Il existe des motivations et des indices récurrents communs qui unissent ce modèle d'activités violentes et terroristes sous la bannière de ce qu'ils qualifient eux-mêmes d'« antifascisme ». Ces mouvements dépeignent les principes fondamentaux américains (par exemple, le soutien aux forces de l'ordre et au contrôle des frontières) comme « fascistes » afin de justifier et d'encourager les actes de révolution violente. Ce mensonge « antifasciste » est devenu le cri de ralliement utilisé par les terroristes nationaux pour mener une attaque violente contre les institutions démocratiques, les droits constitutionnels et les libertés fondamentales américaines. Les points communs qui animent ce comportement violent sont l'anti-américanisme, l'anticapitalisme et l'antichristianisme, le soutien au renversement du gouvernement américain, l'extrémisme en matière de migration, de race et de genre, et l'hostilité envers ceux qui ont des opinions américaines traditionnelles sur la famille, la religion et la moralité. Comme le décrit le décret du 22 septembre 2025 (désignant Antifa comme une organisation terroriste nationale), les groupes et entités qui perpétuent cet extrémisme ont créé un mouvement qui embrasse et exalte la violence pour atteindre des objectifs politiques, y compris justifier de nouveaux assassinats. Par exemple, le présumé assassin de Charlie Kirk a gravé les balles utilisées dans le meurtre avec une rhétorique dite « antifasciste ».

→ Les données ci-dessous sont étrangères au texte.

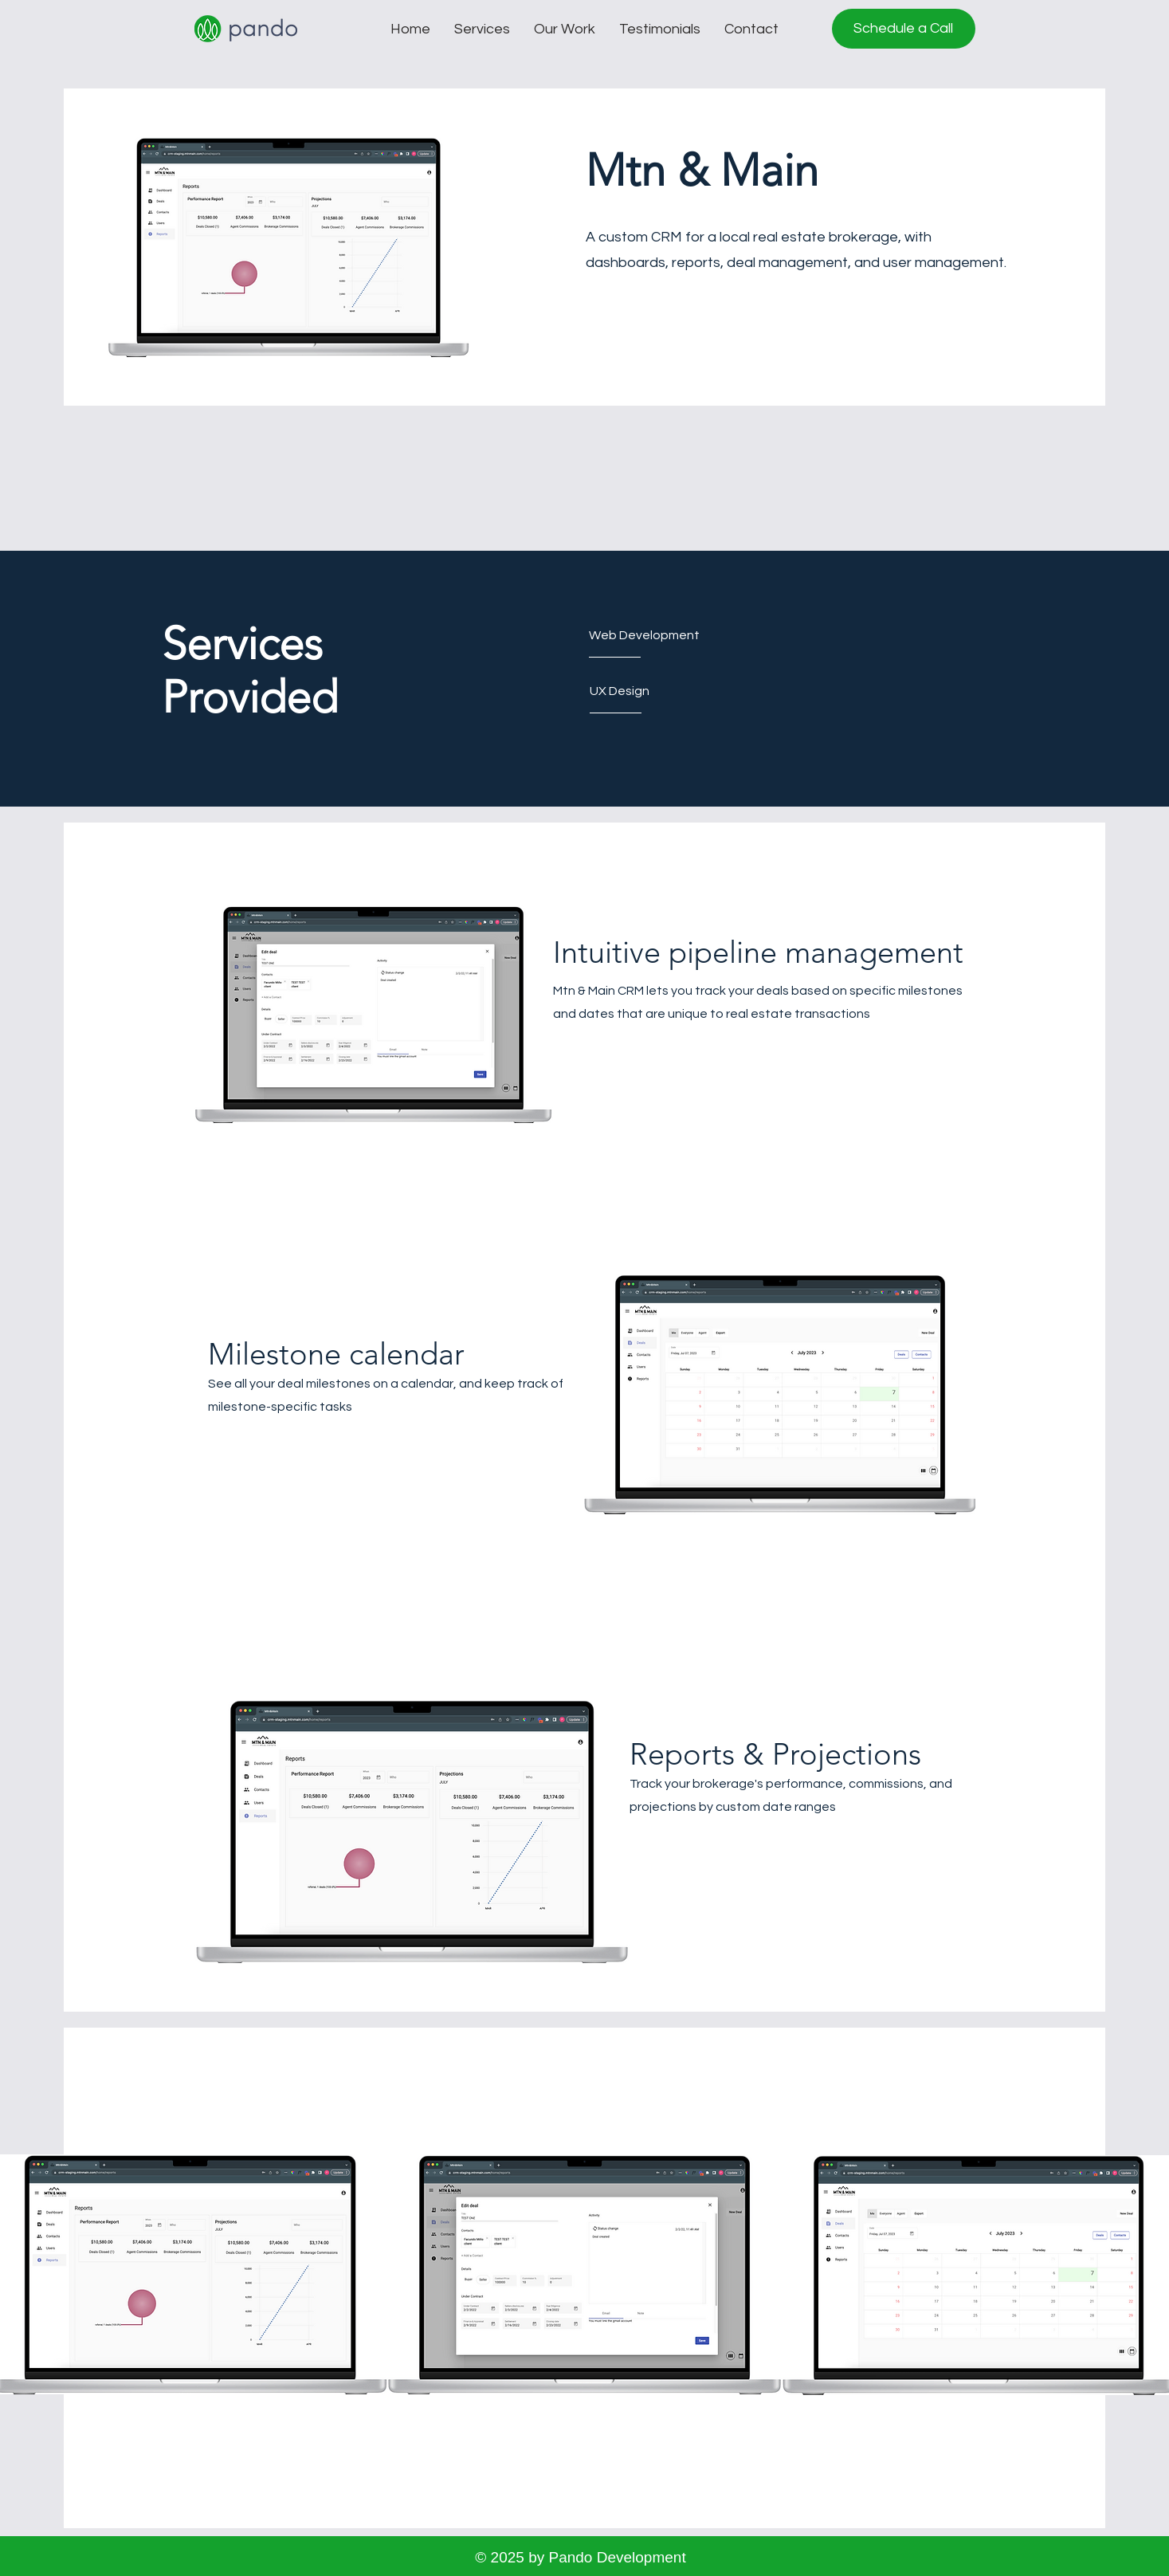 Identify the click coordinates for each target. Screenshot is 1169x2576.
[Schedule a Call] (903, 29) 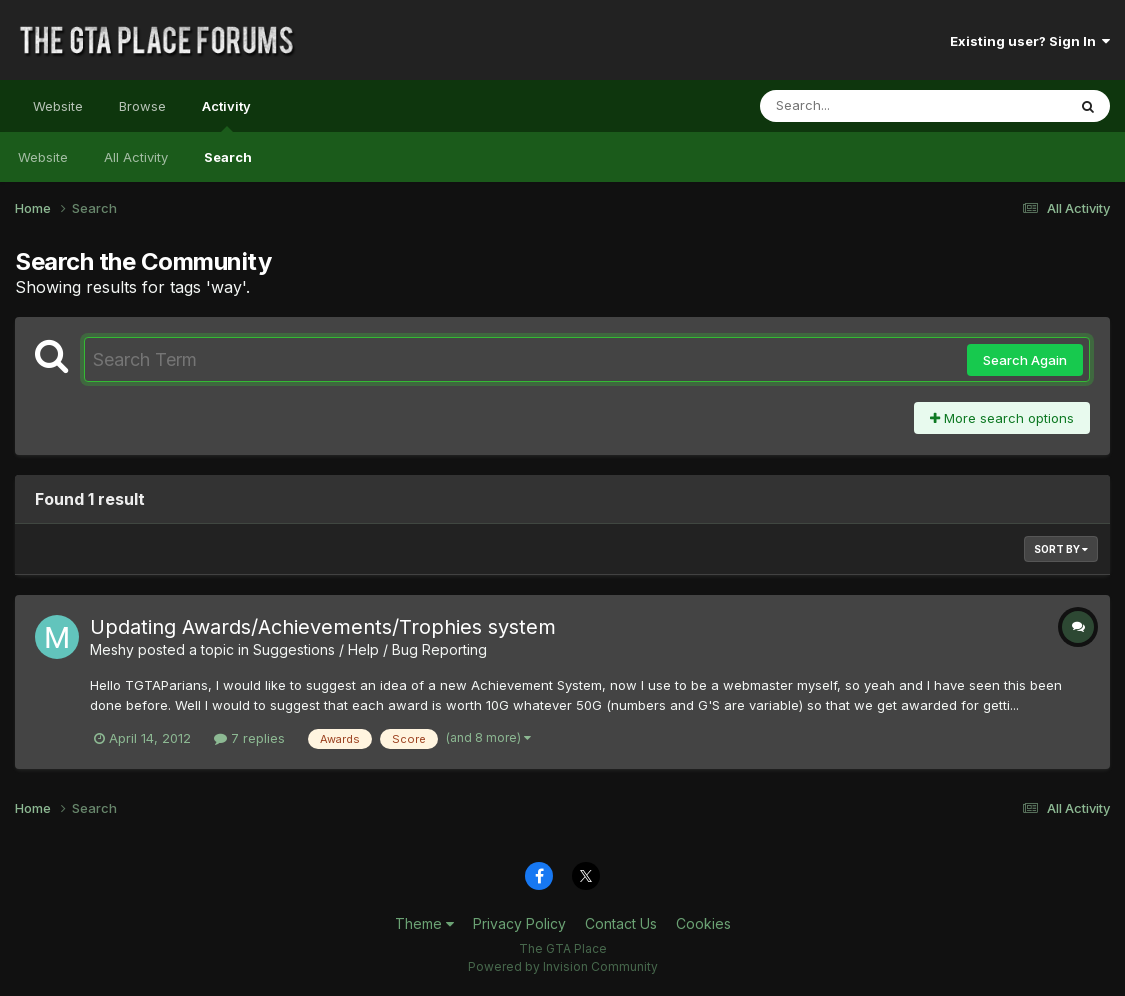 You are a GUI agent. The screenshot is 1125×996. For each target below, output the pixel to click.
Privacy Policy (519, 923)
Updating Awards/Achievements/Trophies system (323, 627)
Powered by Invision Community (563, 966)
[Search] (858, 106)
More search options (1002, 418)
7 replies (249, 738)
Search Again (1025, 360)
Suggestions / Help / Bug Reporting (370, 649)
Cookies (703, 923)
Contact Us (621, 923)
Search (228, 157)
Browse (142, 106)
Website (58, 106)
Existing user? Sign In (1030, 41)
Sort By (1061, 549)
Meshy (112, 649)
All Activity (136, 157)
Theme (424, 923)
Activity (226, 115) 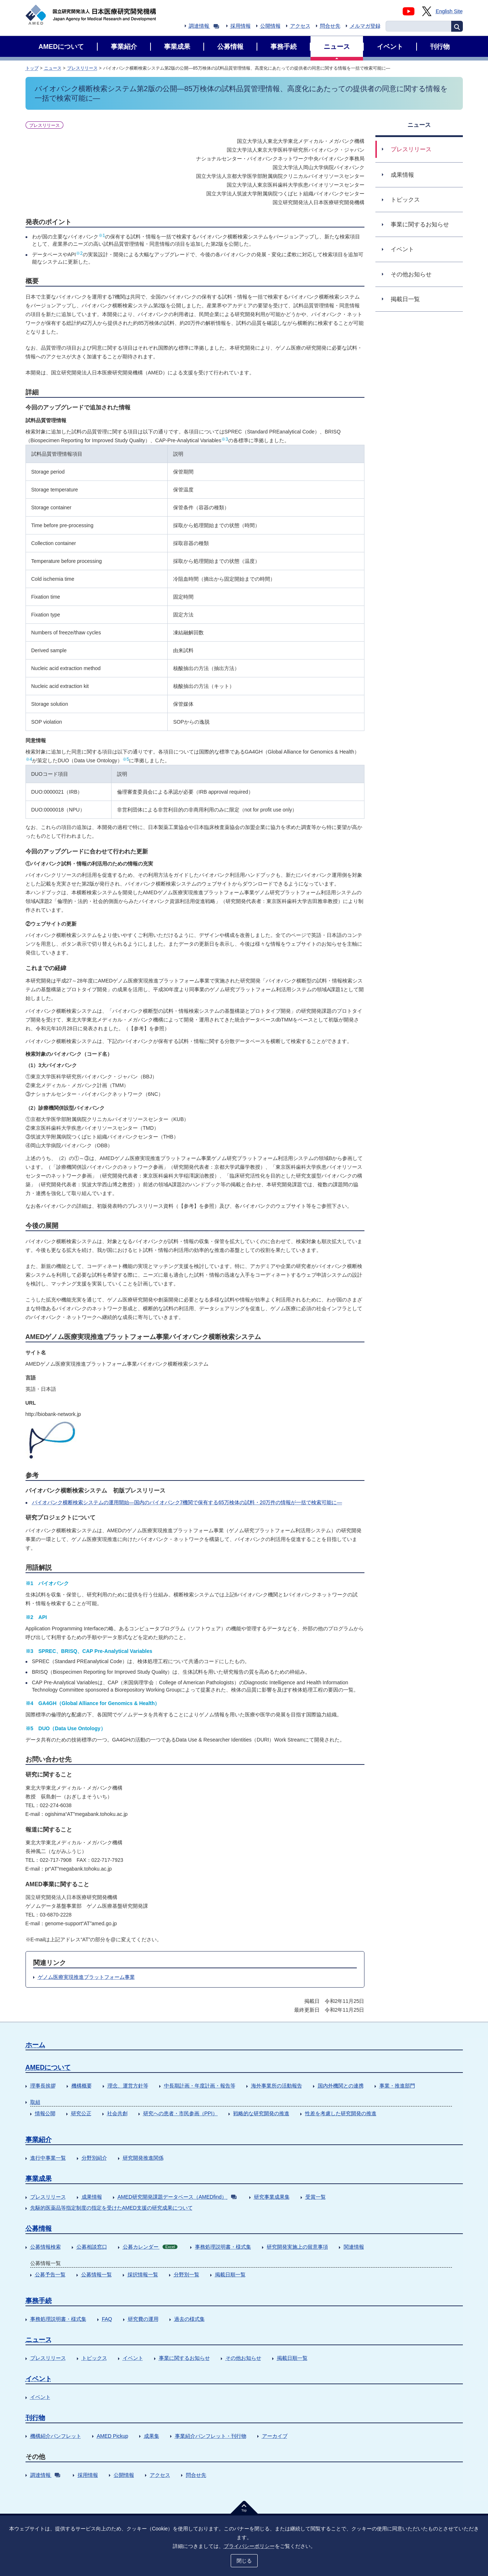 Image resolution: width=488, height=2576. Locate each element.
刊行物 (35, 2417)
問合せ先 (330, 26)
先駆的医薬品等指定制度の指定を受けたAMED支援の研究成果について (111, 2208)
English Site (449, 11)
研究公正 (81, 2113)
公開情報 (270, 26)
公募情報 (39, 2228)
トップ (32, 68)
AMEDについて (48, 2067)
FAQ (107, 2319)
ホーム (35, 2044)
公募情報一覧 (96, 2274)
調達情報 (204, 26)
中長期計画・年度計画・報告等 (199, 2086)
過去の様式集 (189, 2319)
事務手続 (39, 2300)
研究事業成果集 (272, 2197)
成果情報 (92, 2197)
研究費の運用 (143, 2319)
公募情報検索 (45, 2247)
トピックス (94, 2358)
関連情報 (354, 2247)
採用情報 (240, 26)
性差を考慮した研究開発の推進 (340, 2113)
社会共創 (117, 2113)
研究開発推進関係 (143, 2158)
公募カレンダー (150, 2247)
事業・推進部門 (397, 2086)
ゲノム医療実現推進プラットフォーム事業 (86, 1977)
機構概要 (81, 2086)
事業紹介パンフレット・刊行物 (210, 2436)
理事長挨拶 (43, 2086)
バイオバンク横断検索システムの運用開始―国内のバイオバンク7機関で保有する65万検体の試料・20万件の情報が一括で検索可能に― (187, 1502)
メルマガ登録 (365, 26)
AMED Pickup (112, 2436)
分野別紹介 (94, 2158)
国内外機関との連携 (341, 2086)
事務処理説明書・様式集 (223, 2247)
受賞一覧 (315, 2197)
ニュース (53, 68)
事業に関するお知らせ (184, 2358)
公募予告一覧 (50, 2274)
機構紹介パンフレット (55, 2436)
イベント (133, 2358)
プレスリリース (82, 68)
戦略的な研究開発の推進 (261, 2113)
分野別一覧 (186, 2274)
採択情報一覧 (143, 2274)
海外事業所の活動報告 (276, 2086)
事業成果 (39, 2178)
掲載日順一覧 (230, 2274)
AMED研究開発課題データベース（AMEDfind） (177, 2197)
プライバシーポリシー (249, 2546)
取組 (35, 2102)
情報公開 (45, 2113)
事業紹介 (39, 2139)
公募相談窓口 (92, 2247)
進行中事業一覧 (48, 2158)
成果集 (151, 2436)
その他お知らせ (243, 2358)
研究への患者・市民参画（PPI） (180, 2113)
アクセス (300, 26)
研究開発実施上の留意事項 (297, 2247)
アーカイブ (275, 2436)
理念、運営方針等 (128, 2086) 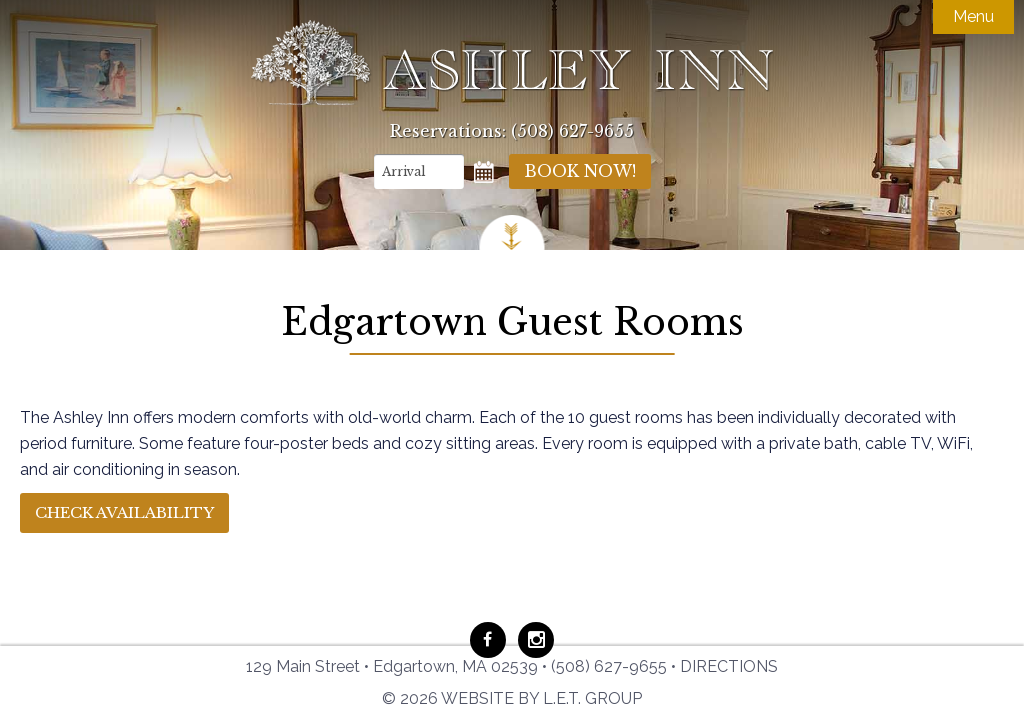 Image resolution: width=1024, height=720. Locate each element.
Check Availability (124, 512)
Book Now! (580, 171)
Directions (729, 666)
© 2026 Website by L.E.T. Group (512, 698)
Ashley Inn (512, 62)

Et Donald Trump entend bien écraser les oppositions à sa politique. Dans son décret, il écrit :

Les forces de l'ordre démantèleront et élimineront les réseaux, entités et organisations qui encouragent la violence organisée, l'intimidation violente, les complots contre les droits et autres efforts visant à perturber le fonctionnement d'une société démocratique.

Il confie les enquêtes sur ces supposées « organisations terroristes nationales » aux « Joint Terrorism Task Forces et leurs bureaux locaux (collectivement, les « JTTF ») » qui coordonneront et superviseront « une stratégie nationale globale visant à enquêter, poursuivre et perturber les entités et les individus impliqués dans des actes de violence politique et d'intimidation destinés à réprimer les activités politiques légales ou à entraver l'état de droit ».

Même le cabinet Baker McKenzie, qui n'est pas tout à fait à gauche, met en garde ses clients contre les risques possibles de poursuites arbitraires de la part des États-Unis après la publication de ce décret.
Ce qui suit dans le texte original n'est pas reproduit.